With the development of imaging technology, an increasing number of pulmonary nodules have been found. Some pulmonary nodules may gradually grow and develop into lung cancer, while others may remain stable for many years. Accurately predicting the growth of pulmonary nodules in advance is of great clinical significance for early treatment. The purpose of this study was to establish a predictive model using radiomics and to study its value in predicting the growth of pulmonary nodules.
According to the inclusion and exclusion criteria, 228 pulmonary nodules in 228 subjects were included in the study.

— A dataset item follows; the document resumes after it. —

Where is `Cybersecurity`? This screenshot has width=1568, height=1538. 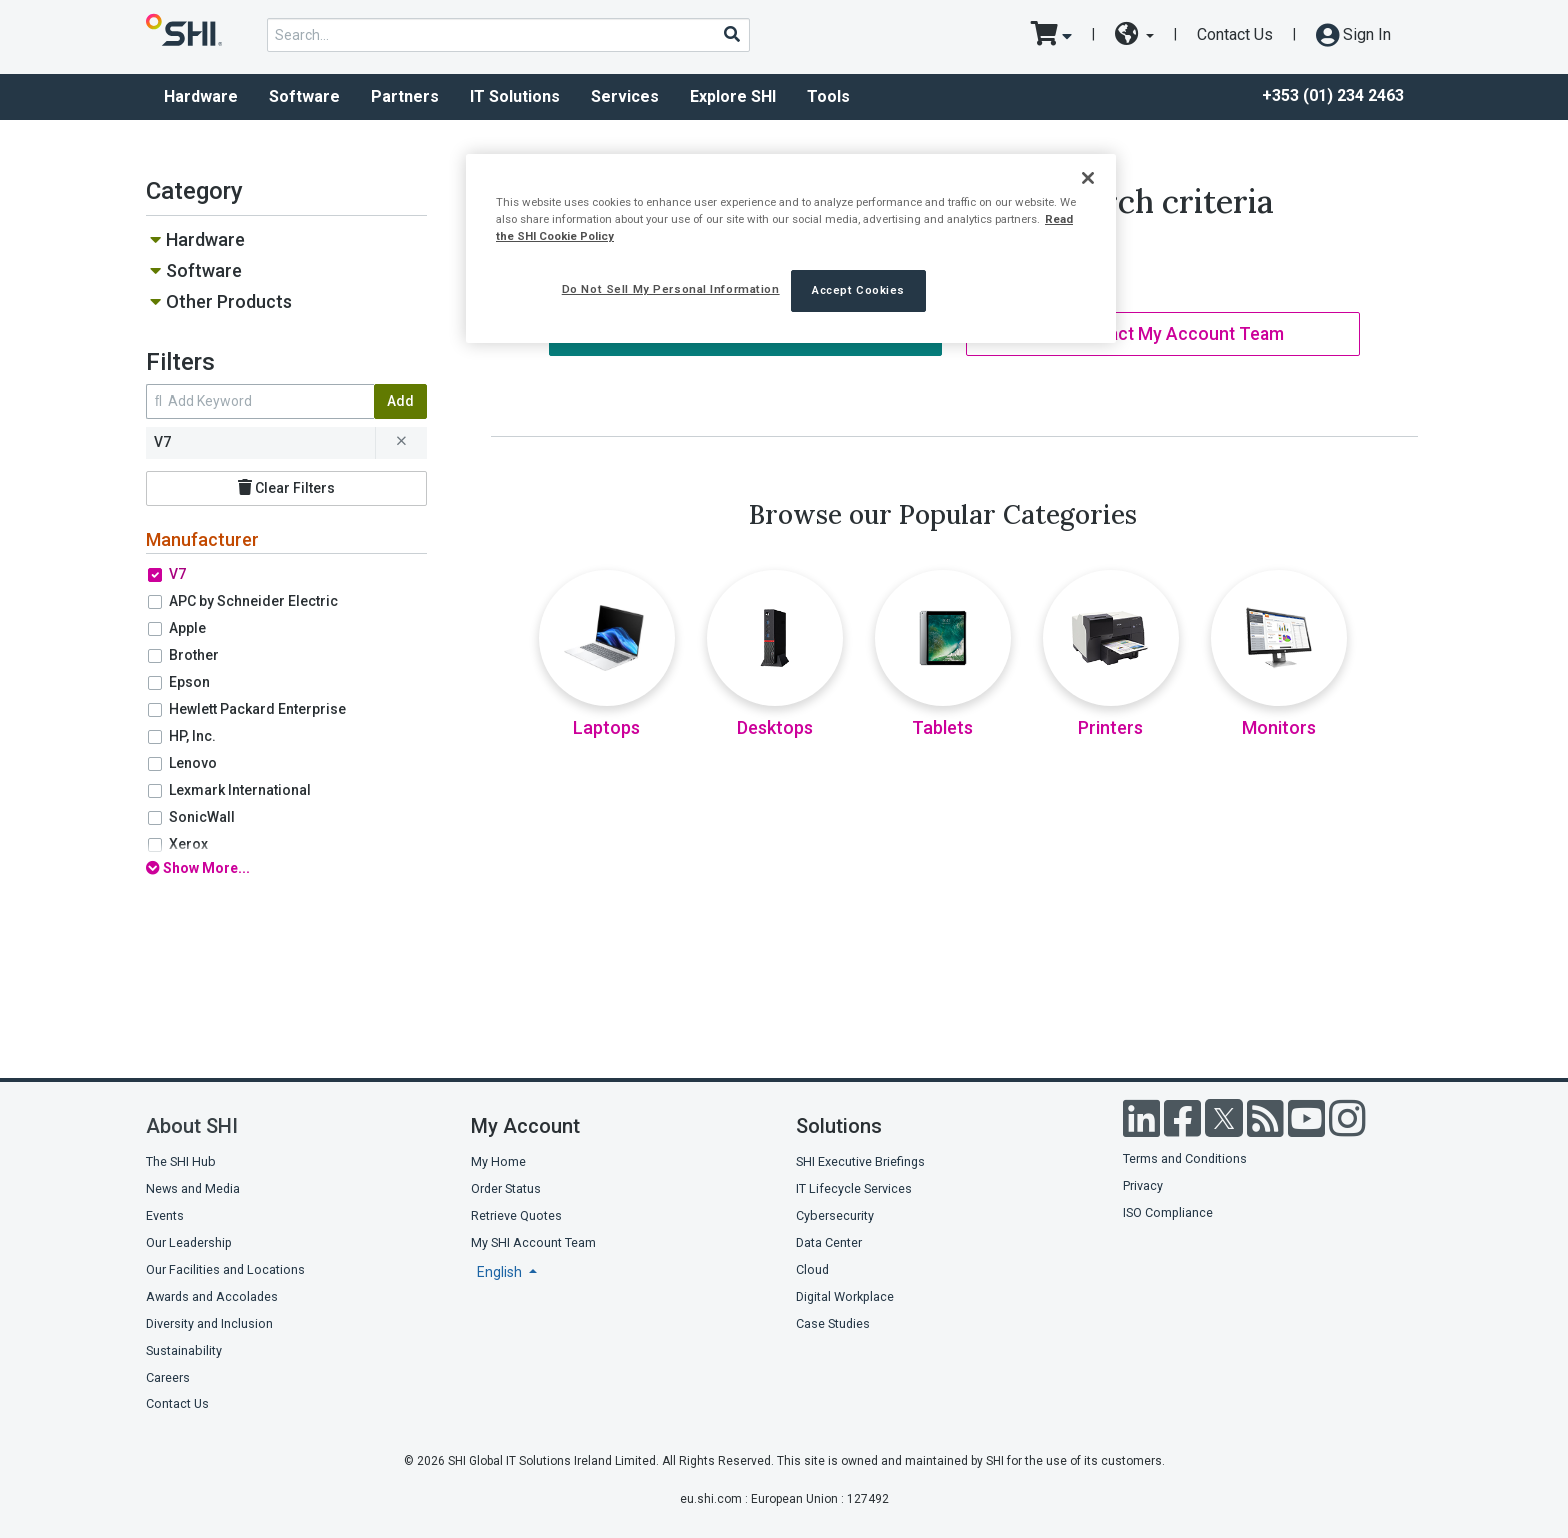 Cybersecurity is located at coordinates (835, 1215).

During the one-year follow-up, 69 nodules grew larger, and 159 nodules remained stable. All the nodules were randomly divided into the training group and validation group in a proportion of 7:3. For the training data set, the t test, Chi-square test and Fisher exact test were used to analyze the sex, age and nodule location of the growth group and stable group. Two radiologists independently delineated the ROIs of the nodules to extract the radiomics characteristics using Pyradiomics. After dimension reduction by the LASSO algorithm, logistic regression analysis was performed on age and ten selected radiological features, and a prediction model was established and tested in the validation group. SVM, RF, MLP and AdaBoost models were also established, and the prediction effect was evaluated by ROC analysis.

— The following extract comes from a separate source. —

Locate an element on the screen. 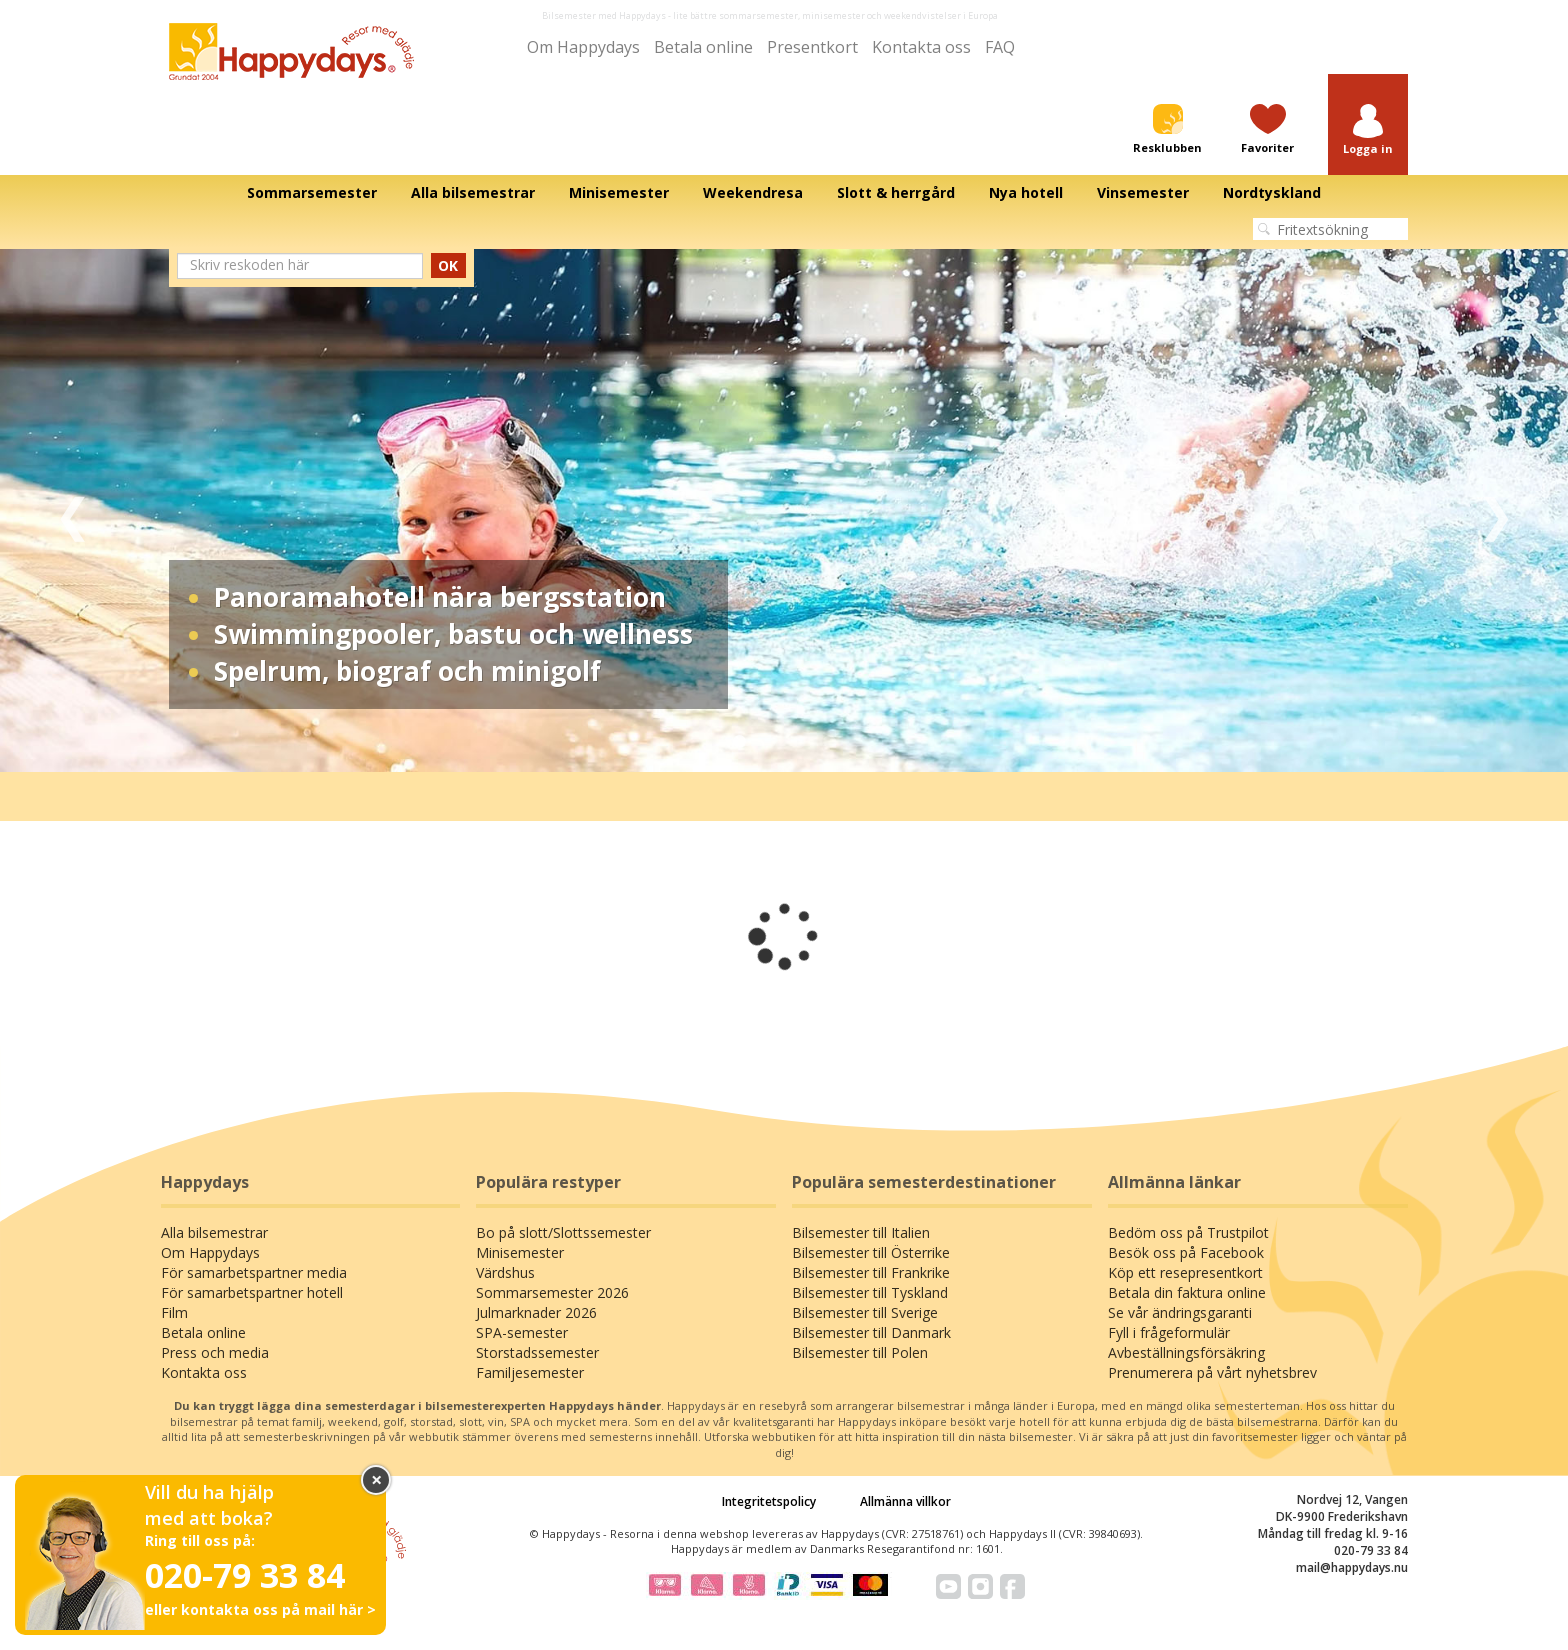 This screenshot has width=1568, height=1650. För samarbetspartner media is located at coordinates (254, 1272).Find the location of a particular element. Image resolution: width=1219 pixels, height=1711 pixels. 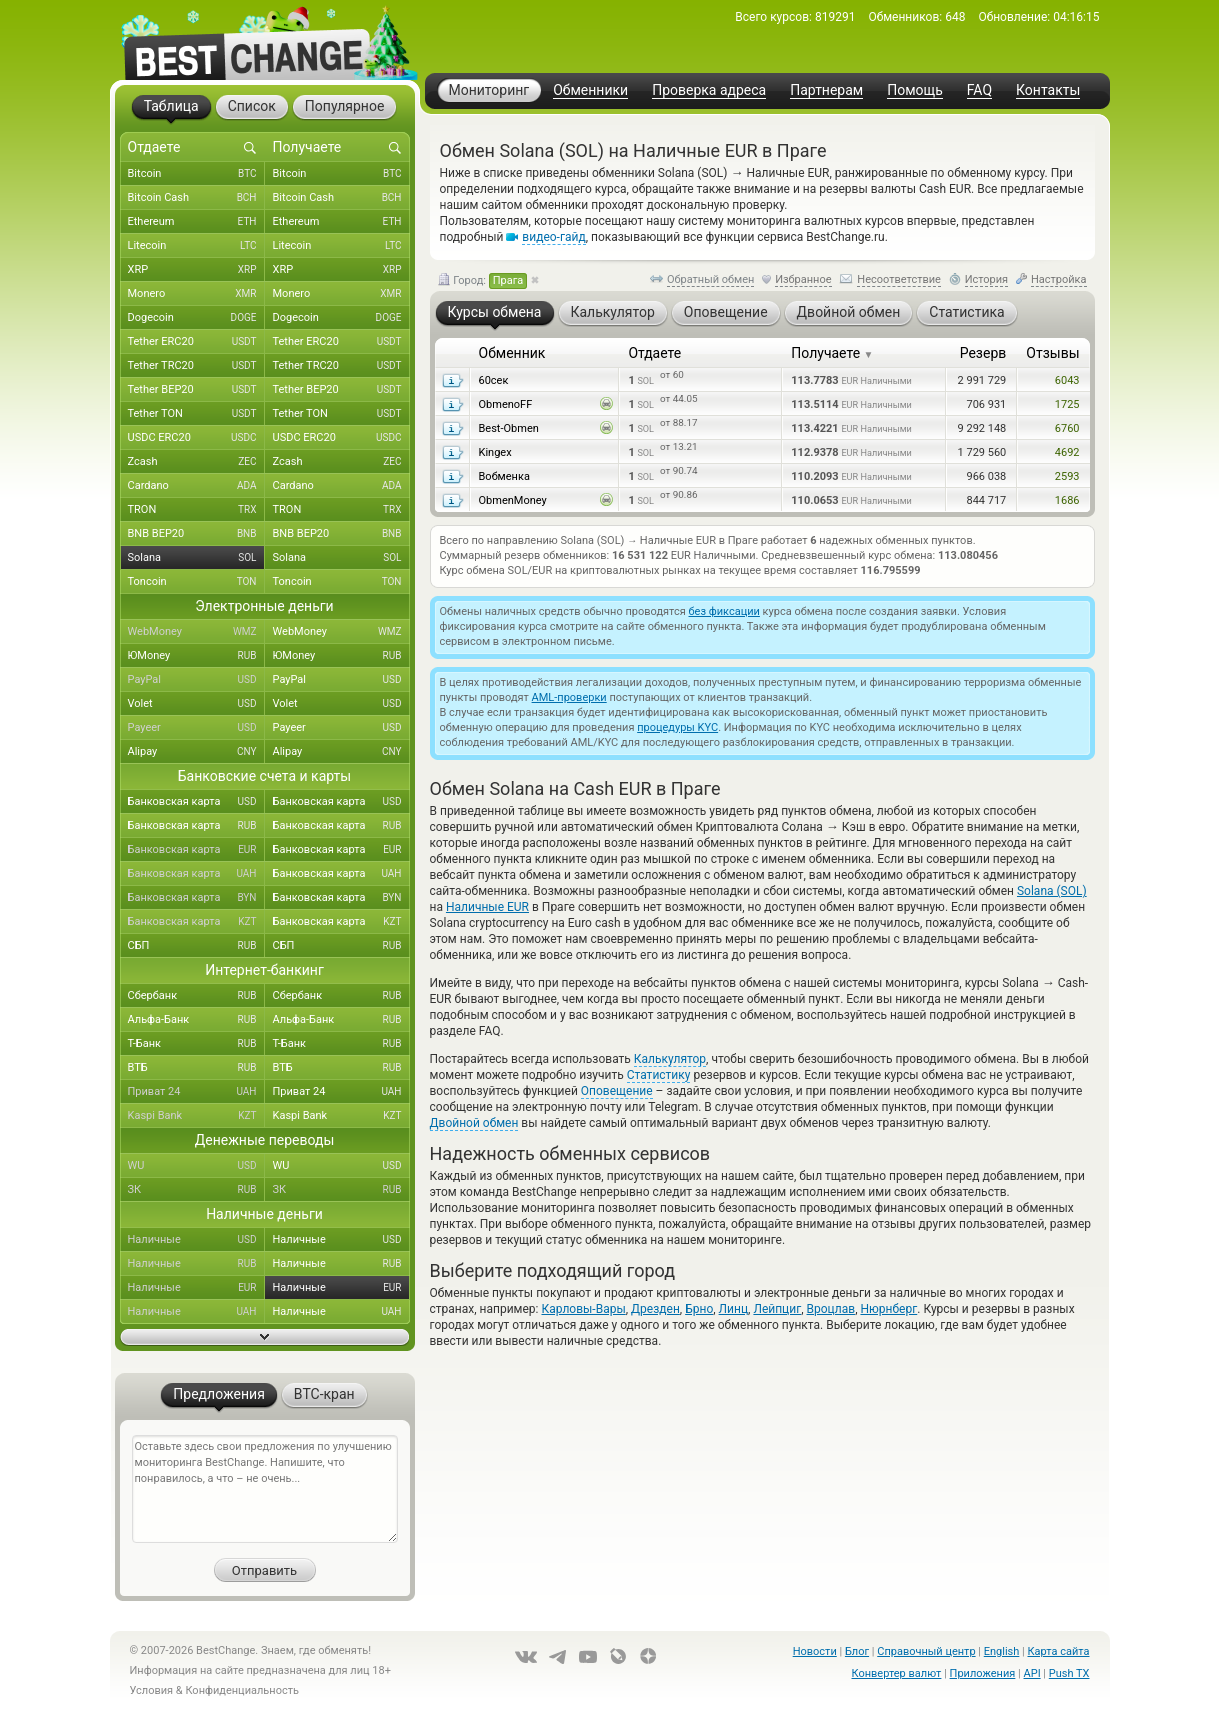

Нюрнберг is located at coordinates (888, 1309).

There was a significant difference in age between the growth group and the stable group (P < 0.05), but there was no significant difference in sex or nodule location (P > 0.05). The interclass correlation coefficients between the two observers were > 0.75. After dimension reduction by the LASSO algorithm, ten radiomic features were selected, including two shape-based features, one gray-level-cooccurence-matrix (GLCM), one first-order feature, one gray-level-run-length-matrix (GLRLM), three gray-level-dependence-matrix (GLDM) and two gray-level-size-zone-matrix (GLSZM). The logistic regression model combining age and radiomics features achieved an AUC of 0.87 and an accuracy of 0.82 in the training group and an AUC of 0.82 and an accuracy of 0.84 in the verification group for the prediction of nodule growth. For nonlinear models, in the training group, the AUCs of the SVM, RF, MLP and boost models were 0.95, 1.0, 1.0 and 1.0, respectively. In the validation group, the AUCs of the SVM, RF, MLP and boost models were 0.81, 0.77, 0.81, and 0.71, respectively.
In this study, we established several machine learning models that can successfully predict the growth of pulmonary nodules within one year. The logistic regression model combining age and imaging parameters has the best accuracy and generalization. This model is very helpful for the early treatment of pulmonary nodules and has important clinical significance.